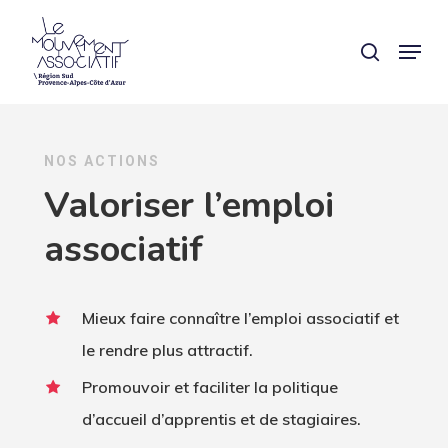
Skip
Panneau de gestion des cookies
Menu
search
to
main
content
NOS ACTIONS
Valoriser l’emploi
associatif
Mieux faire connaître l’emploi associatif et
le rendre plus attractif.
Promouvoir et faciliter la politique
d’accueil d’apprentis et de stagiaires.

★ ★ ★

• EXERCISE BRIEF
Without the pictures, write out every entry exactly as it appears.

• RESULT OF THE EXERCISE
Skip
Panneau de gestion des cookies
Menu
search
to
main
content
NOS ACTIONS
Valoriser l’emploi
associatif
Mieux faire connaître l’emploi associatif et
le rendre plus attractif.
Promouvoir et faciliter la politique
d’accueil d’apprentis et de stagiaires.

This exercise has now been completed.